**Activity**
Only some lines are wanted. Transcribe, exactly, the lines below from the line with "Ограничени издания" up to and including the line with "פורום אנרגיה 45: חסמים".

+++

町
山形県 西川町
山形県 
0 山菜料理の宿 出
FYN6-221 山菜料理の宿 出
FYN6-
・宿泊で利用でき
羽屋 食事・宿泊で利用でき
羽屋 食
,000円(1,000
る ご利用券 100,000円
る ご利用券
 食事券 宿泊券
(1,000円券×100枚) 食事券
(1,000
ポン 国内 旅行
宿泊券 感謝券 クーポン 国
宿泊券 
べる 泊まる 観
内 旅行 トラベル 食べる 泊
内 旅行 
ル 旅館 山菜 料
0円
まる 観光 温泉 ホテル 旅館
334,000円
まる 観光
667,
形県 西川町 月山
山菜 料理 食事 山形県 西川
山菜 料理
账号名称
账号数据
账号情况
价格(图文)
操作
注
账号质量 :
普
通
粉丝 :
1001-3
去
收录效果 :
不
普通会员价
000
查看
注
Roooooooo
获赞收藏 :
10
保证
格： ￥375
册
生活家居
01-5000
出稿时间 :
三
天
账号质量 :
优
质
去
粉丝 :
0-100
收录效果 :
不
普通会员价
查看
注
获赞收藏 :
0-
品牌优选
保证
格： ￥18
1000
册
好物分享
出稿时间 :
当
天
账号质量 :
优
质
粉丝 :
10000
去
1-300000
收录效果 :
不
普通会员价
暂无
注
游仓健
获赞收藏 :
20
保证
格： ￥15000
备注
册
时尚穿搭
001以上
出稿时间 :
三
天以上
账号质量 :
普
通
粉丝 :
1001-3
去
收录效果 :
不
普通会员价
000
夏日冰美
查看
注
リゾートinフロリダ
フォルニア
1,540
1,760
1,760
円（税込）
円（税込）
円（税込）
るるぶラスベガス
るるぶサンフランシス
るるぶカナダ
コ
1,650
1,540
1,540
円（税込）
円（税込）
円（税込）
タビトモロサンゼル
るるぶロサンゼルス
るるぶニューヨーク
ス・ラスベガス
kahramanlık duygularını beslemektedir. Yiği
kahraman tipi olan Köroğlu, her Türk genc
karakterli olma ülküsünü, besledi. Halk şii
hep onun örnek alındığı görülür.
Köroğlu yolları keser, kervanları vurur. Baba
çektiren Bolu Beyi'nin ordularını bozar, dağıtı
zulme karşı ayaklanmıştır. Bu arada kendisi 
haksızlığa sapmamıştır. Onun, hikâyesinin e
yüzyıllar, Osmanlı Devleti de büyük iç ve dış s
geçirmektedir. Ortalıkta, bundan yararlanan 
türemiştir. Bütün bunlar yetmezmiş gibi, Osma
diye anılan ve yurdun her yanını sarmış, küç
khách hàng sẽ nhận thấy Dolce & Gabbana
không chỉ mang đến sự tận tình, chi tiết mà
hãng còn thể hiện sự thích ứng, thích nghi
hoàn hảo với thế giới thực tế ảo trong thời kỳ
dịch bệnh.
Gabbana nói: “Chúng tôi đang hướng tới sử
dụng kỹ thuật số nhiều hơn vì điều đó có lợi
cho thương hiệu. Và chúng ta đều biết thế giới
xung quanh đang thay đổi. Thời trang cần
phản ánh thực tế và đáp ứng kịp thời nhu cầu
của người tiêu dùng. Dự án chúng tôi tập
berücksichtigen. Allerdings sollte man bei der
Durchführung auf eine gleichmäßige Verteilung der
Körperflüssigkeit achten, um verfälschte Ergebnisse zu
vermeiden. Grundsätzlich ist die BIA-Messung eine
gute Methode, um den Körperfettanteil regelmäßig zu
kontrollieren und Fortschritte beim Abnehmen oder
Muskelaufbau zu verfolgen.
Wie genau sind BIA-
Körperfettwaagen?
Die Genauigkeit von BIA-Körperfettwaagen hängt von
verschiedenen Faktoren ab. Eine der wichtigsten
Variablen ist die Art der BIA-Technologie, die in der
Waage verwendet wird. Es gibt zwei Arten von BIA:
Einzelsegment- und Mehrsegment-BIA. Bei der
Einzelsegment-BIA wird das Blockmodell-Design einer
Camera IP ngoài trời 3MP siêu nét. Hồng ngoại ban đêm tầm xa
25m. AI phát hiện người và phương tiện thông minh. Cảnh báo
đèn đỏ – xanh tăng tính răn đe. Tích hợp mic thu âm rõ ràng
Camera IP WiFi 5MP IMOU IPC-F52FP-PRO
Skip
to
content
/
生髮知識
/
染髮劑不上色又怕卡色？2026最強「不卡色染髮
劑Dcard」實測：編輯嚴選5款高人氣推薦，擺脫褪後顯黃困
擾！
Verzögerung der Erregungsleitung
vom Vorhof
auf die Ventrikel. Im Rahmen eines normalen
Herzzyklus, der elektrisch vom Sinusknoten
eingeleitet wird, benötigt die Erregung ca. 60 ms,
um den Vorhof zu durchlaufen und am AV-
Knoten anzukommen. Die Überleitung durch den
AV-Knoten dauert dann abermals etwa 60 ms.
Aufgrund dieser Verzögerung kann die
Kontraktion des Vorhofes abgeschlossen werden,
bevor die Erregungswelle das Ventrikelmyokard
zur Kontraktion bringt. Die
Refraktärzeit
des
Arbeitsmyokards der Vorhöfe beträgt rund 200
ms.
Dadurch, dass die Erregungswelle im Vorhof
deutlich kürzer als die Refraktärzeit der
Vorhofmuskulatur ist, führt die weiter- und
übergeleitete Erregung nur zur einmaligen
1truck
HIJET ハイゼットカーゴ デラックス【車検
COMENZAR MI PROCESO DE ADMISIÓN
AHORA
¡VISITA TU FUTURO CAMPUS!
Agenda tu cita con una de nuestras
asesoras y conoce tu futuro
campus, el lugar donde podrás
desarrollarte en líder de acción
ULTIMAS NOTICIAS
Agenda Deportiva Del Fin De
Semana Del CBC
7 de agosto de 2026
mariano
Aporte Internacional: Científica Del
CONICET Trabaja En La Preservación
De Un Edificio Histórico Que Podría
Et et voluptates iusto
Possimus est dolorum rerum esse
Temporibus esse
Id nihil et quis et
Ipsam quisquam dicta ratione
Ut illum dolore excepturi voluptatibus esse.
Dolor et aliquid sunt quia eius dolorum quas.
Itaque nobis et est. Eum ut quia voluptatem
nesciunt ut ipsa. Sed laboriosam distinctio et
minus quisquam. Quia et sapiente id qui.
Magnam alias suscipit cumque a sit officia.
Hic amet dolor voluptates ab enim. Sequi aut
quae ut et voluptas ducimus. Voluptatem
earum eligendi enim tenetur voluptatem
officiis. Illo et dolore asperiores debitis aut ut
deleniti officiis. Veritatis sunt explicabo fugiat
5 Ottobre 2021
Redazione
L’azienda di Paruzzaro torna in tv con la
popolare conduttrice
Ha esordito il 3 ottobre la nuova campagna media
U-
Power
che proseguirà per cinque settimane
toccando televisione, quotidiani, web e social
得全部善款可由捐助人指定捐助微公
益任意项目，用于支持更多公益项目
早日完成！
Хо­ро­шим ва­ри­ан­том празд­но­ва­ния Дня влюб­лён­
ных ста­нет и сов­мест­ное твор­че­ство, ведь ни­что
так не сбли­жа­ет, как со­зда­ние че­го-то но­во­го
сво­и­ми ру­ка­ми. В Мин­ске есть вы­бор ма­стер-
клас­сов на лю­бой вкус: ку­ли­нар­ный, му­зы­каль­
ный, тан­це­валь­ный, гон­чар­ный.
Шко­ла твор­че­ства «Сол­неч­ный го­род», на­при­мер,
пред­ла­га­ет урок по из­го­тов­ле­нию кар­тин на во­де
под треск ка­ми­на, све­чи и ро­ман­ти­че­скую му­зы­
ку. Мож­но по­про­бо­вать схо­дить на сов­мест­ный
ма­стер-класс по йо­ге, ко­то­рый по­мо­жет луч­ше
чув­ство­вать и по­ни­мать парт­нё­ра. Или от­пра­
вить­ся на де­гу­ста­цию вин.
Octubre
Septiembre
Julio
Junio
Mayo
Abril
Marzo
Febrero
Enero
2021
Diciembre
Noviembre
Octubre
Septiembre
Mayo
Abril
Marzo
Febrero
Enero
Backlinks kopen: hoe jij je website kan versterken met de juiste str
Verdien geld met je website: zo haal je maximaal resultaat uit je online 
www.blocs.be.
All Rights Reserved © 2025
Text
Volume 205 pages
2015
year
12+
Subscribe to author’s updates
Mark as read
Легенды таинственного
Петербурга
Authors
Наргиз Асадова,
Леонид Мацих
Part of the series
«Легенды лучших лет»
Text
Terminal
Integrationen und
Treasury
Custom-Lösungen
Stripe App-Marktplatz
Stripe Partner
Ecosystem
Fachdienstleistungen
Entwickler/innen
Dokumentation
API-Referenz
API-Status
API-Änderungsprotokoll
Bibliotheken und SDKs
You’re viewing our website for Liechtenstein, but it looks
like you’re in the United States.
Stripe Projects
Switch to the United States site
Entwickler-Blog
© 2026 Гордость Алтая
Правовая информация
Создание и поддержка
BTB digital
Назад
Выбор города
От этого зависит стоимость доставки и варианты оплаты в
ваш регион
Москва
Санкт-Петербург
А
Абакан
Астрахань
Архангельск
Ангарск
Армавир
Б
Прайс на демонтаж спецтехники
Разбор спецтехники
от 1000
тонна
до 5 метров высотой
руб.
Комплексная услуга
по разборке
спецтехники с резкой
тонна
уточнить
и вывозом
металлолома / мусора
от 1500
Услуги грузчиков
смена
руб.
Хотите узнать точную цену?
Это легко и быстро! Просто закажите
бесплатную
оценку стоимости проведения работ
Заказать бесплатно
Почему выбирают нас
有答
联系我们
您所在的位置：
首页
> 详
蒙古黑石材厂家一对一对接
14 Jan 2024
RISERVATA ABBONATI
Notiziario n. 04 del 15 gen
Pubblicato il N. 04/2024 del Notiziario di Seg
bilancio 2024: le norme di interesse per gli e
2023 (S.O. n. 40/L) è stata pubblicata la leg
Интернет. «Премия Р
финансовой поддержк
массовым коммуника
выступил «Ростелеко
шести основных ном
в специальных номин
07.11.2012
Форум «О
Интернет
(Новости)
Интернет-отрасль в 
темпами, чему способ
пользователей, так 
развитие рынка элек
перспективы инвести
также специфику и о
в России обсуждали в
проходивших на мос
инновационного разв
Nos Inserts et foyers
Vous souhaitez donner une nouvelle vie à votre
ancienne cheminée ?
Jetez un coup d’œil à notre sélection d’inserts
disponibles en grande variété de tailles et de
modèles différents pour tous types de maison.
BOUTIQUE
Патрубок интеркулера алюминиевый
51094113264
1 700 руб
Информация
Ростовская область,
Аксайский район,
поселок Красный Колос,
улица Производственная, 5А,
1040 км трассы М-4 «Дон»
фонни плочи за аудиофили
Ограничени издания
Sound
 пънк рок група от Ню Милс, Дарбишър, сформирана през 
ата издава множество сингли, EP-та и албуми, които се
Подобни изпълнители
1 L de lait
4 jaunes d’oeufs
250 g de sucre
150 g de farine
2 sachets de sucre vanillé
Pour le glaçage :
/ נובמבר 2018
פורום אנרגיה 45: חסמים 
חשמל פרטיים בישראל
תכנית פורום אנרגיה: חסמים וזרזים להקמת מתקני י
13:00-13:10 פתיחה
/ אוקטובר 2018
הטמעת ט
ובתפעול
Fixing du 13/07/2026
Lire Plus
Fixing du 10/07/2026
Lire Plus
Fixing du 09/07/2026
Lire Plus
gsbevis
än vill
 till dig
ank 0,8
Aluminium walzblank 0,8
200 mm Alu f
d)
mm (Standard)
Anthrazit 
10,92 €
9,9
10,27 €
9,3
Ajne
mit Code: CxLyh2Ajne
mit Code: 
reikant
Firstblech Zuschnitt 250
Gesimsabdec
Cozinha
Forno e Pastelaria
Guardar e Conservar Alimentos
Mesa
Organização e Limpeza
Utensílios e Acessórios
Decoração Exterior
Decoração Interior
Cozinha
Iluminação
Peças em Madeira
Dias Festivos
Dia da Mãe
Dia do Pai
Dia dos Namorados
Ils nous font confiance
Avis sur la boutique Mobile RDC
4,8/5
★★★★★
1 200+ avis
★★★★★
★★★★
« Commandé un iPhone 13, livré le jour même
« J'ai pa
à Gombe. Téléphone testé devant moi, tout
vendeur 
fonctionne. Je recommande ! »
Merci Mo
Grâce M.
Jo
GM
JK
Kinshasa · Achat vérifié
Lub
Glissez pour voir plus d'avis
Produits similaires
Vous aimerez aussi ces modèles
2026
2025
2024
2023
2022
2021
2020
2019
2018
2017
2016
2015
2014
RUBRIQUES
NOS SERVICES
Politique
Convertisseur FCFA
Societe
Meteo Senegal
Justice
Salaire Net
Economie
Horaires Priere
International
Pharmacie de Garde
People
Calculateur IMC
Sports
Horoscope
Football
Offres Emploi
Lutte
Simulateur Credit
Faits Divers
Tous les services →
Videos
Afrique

+++

**Solution to this problem**
Ограничени издания
Sound
 пънк рок група от Ню Милс, Дарбишър, сформирана през 
ата издава множество сингли, EP-та и албуми, които се
Подобни изпълнители
1 L de lait
4 jaunes d’oeufs
250 g de sucre
150 g de farine
2 sachets de sucre vanillé
Pour le glaçage :
/ נובמבר 2018
פורום אנרגיה 45: חסמים 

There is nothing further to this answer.